Today is the 33rd anniversary of my father’s death, and I find myself reflecting on our continuing bond.
We are visiting family on the Island of Schiermonngikoog in the Friesland Islands, so I took myself to the local graveyard for some contemplation.
In my family the tradition has been to cremate.
We are people who shy away from talking about death and when it happens, it is dealt with as quickly and quietly as possible and that is it.
I have visited my father’s cremation wall. I have no idea if my siblings or mother ever have.
Grief in my family is dealt with by not speaking of it and waiting till it goes away.
As I strolled around the graveyard today I was struck by how much attention some graves displayed while others lay bare.
The love poured into these graves was palpable.
In Germany we visited the grave of a friends mother; so beautifully cultivated with an array of wild flowers; so colourful and alive.
What a comfort to have somewhere to grieve and honour and be with.
I think of my own grief journey, of holding up in the bathroom, choking tears back to silence, through fear of anyone knowing I was still feeling pain.
I would hide it at all costs while I tried to accept that my relationship with my dad was over!
It took me sometime to realise that this was not the truth; that my relationship with my dad did not finish with his death. That it grew with me, and my understanding of myself, and my dad’s influence in my life remains dynamic.
In grief theory this is called developing a continuing bond.

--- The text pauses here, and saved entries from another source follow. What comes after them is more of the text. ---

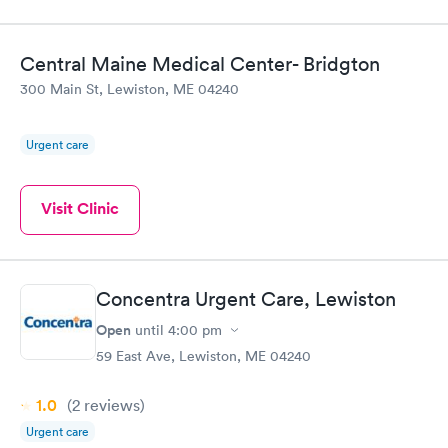
Central Maine Medical Center- Bridgton
300 Main St, Lewiston, ME 04240
Urgent care
Visit Clinic
Concentra Urgent Care, Lewiston
Open
until
4:00 pm
59 East Ave, Lewiston, ME 04240
1.0
(2
reviews
)
Urgent care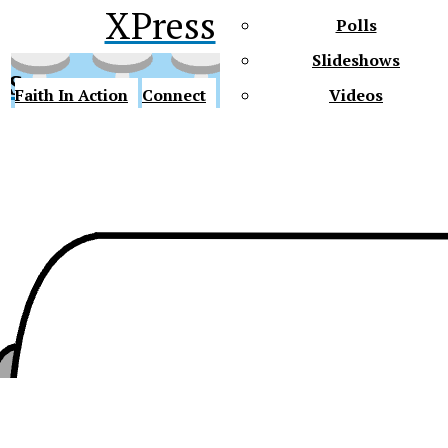
XPress
Polls
Slideshows
ss
Faith In Action
Connect
Videos
Future Gators
y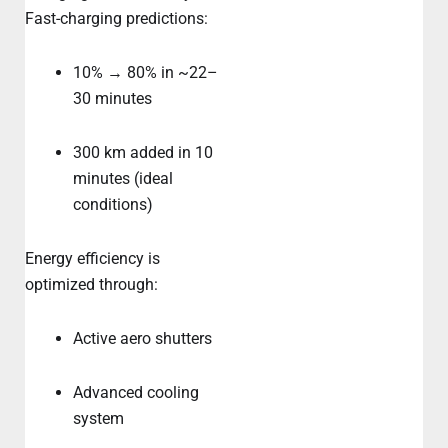
Fast-charging predictions:
10% → 80% in ~22–
30 minutes
300 km added in 10
minutes (ideal
conditions)
Energy efficiency is
optimized through:
Active aero shutters
Advanced cooling
system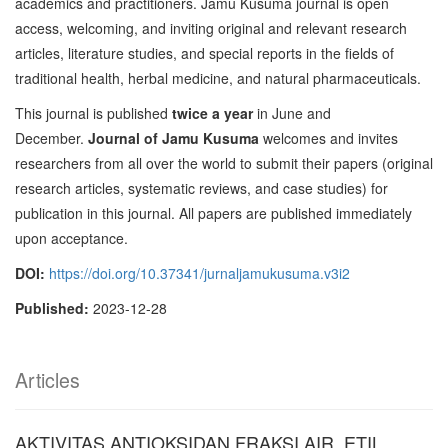
academics and practitioners. Jamu Kusuma journal is open
access, welcoming, and inviting original and relevant research
articles, literature studies, and special reports in the fields of
traditional health, herbal medicine, and natural pharmaceuticals.
This journal is published
twice a year
in June and
December.
Journal of Jamu Kusuma
welcomes and invites
researchers from all over the world to submit their papers (original
research articles, systematic reviews, and case studies) for
publication in this journal. All papers are published immediately
upon acceptance.
DOI:
https://doi.org/10.37341/jurnaljamukusuma.v3i2
Published:
2023-12-28
Articles
AKTIVITAS ANTIOKSIDAN FRAKSI AIR, ETIL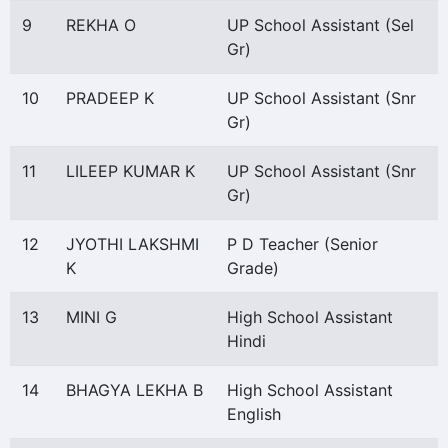
9
REKHA O
UP School Assistant (Sel
Gr)
10
PRADEEP K
UP School Assistant (Snr
Gr)
11
LILEEP KUMAR K
UP School Assistant (Snr
Gr)
12
JYOTHI LAKSHMI
P D Teacher (Senior
K
Grade)
13
MINI G
High School Assistant
Hindi
14
BHAGYA LEKHA B
High School Assistant
English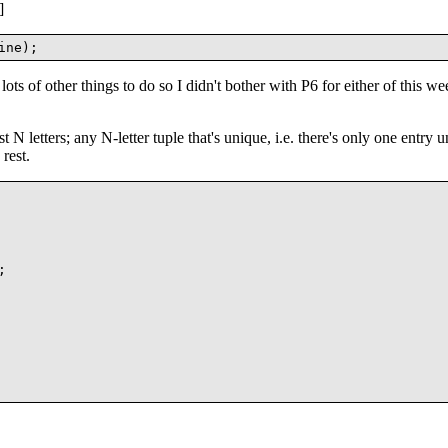
]
lots of other things to do so I didn't bother with P6 for either of this we
 N letters; any N-letter tuple that's unique, i.e. there's only one entry un
rest.

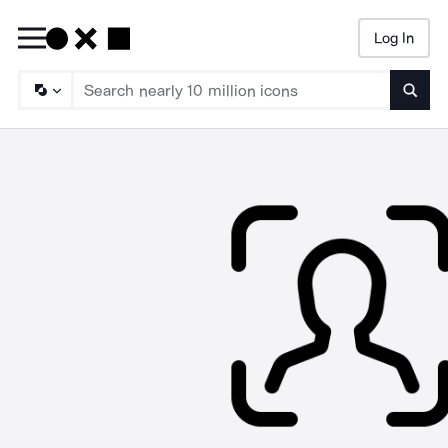
Log In
Searc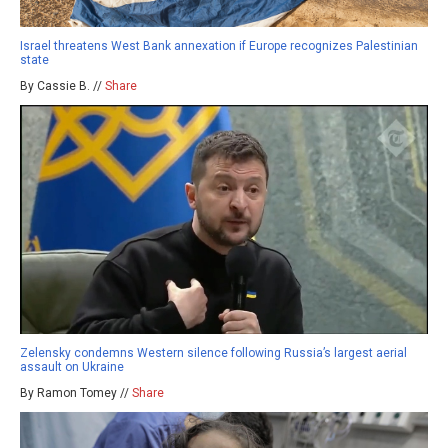
Israel threatens West Bank annexation if Europe recognizes Palestinian
state
By Cassie B. //
Share
Zelensky condemns Western silence following Russia’s largest aerial
assault on Ukraine
By Ramon Tomey //
Share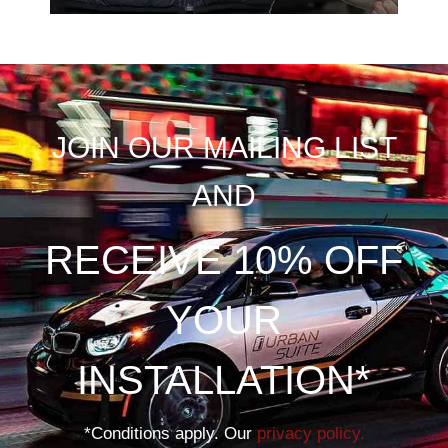
JOIN OUR MAILING LIST
AND
RECEIVE 10% OFF
YOUR
INSTALLATION*
*Conditions apply. Our
privacy policy.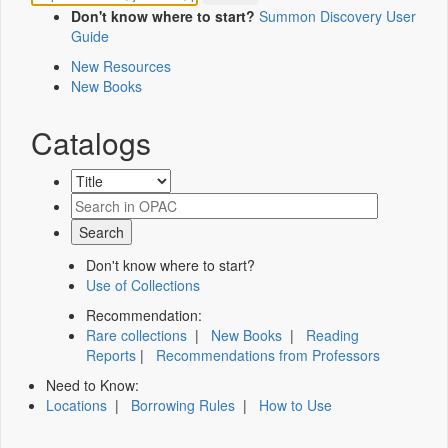
Don't know where to start?
Summon Discovery User
Guide
New Resources
New Books
Catalogs
Don't know where to start?
Use of Collections
Recommendation:
Rare collections
|
New Books
|
Reading
Reports
|
Recommendations from Professors
Need to Know:
Locations
|
Borrowing Rules
|
How to Use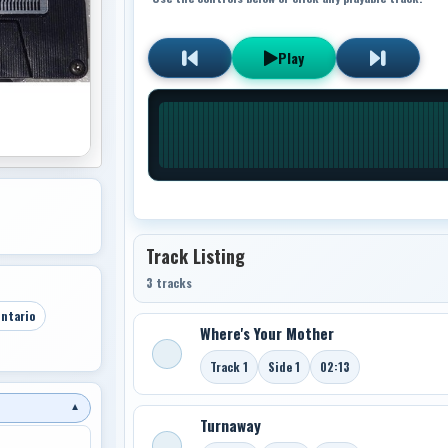
Play
Track Listing
3 tracks
ntario
Where's Your Mother
Track 1
Side 1
02:13
▼
Turnaway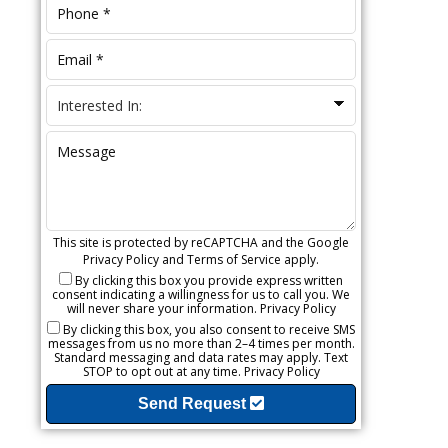
This site is protected by reCAPTCHA and the Google
Privacy Policy
and
Terms of Service
apply.
By clicking this box you provide express written
consent indicating a willingness for us to call you. We
will never share your information.
Privacy Policy
By clicking this box, you also consent to receive SMS
messages from us no more than 2–4 times per month.
Standard messaging and data rates may apply. Text
STOP to opt out at any time.
Privacy Policy
Send Request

I wonder at having somewhere to attend to our deceased; like a grave, helps in developing a continuing bond and on the flip side I see how it may entrap some in the trauma of their loss.
The dead move on, it is us who have to find a way to do the same. Life is ever in motion.
My daughter asked what I want to happen to my body after I die?
I said I wanted the bits that were of use to be donated and then I guess I would be cremated..
She asked where I would like to be scattered?
I said wherever would bring her comfort. It will be of no importance to me- I will be off on my next adventure whatever that may be.
Today I see how the dead come to belong to the living. And in this alone there is life after death.
My dad lived his life and that belonged to him. In his death, he influences my life, and my children’s life in the stories I remember and the way I hold him in my private audience.
I love you dad and am ever grateful I found my continued connection to you.